Prime Minister Benjamin Netanyahu asked Zambia to host an Africa-Israel summit that was originally scheduled for Togo in September, Zambian President Edgar Chagwa Lungu said Friday night.
Zambia’s Lusakatimes website reported that Lungu, who met Netanyahu last week at the re-inauguration ceremonies for Kenyan President Uhuru Kenyatta in Nairobi, told the Zambian state-owned television station, “For whatever reason we have been given the mandate to host this summit which will bring its own benefits to Zambia.”
He said that one of the reasons he went to Kenyatta’s swearing-in ceremony was because Netanyahu wanted to meet him, and – according to the Lusakatimes – “it was during his bilateral engagement with PM Netanyahu that the Israeli PM revealed his desire to see Zambia host the summit instead of Togo as it was earlier planned.” PM Netanyahu Meets President of Zambia Edgar Chagwa Lungu, February 28, 2017. (YouTube/IsraeliPM)
A long-planned summit in Togo last September that was expected to draw the leaders of between 20 to 25 African states to meet with Netanyahu was scuttled at the last minute because of domestic problems in that west African state.
In the meantime there were discussions in Jerusalem about holding a similar summit here instead.

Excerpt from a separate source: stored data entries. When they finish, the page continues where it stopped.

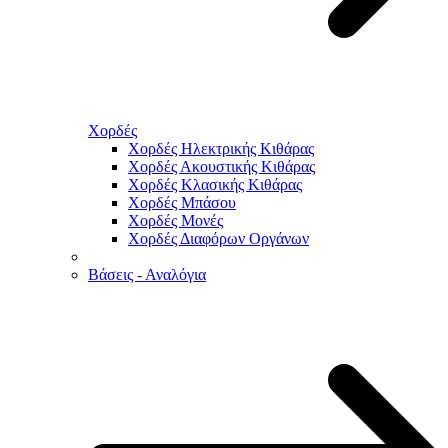
Χορδές
Χορδές Ηλεκτρικής Κιθάρας
Χορδές Ακουστικής Κιθάρας
Χορδές Κλασικής Κιθάρας
Χορδές Μπάσου
Χορδές Μονές
Χορδές Διαφόρων Οργάνων
Βάσεις - Αναλόγια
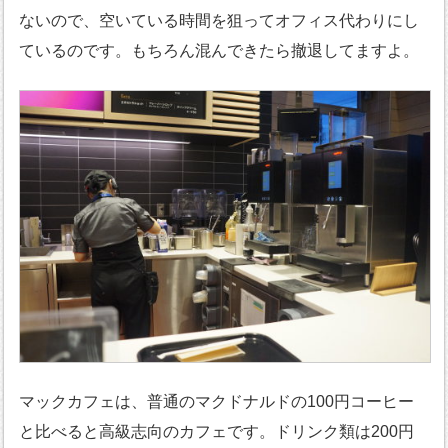
ないので、空いている時間を狙ってオフィス代わりにし
ているのです。もちろん混んできたら撤退してますよ。
マックカフェは、普通のマクドナルドの100円コーヒー
と比べると高級志向のカフェです。ドリンク類は200円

The Foreign Ministry did not confirm on Sunday that a summit would be held in Zambia, with a spokesman saying only that the ministry was “looking into” Lungu’s comments.
Lungu visited Israel in February, along with a large delegation of government ministers. After that visit he said to the Zambian media that Zambia stands to reap substantial benefits from the visit.
“Israel is a pacesetter in survival instinct, because it has a desert; but they have a thriving education, agriculture and information and communication technology sectors and we can explore and learn from them. A lot of benefits are expected out of this trip,” he said.
Zambia is one of the few African countries with a military attache in Israel. It opened an embassy here in 2015. Israel does not have an embassy in Zambia.
Netanyahu said after meeting Lungu that Israel hopes to “deepen its cooperation with the country, which I think is important for both our countries and both our peoples. I know that you’re opening a Jewish history museum in Zambia and soon a synagogue in the capital city. I hope one day I have the opportunity to visit those institutions and to visit Zambia.”
At its peak, some 1,000 Jews lived in Zambia, though that number has dwindled to only about 30 today. There are three Jewish cemeteries in the country.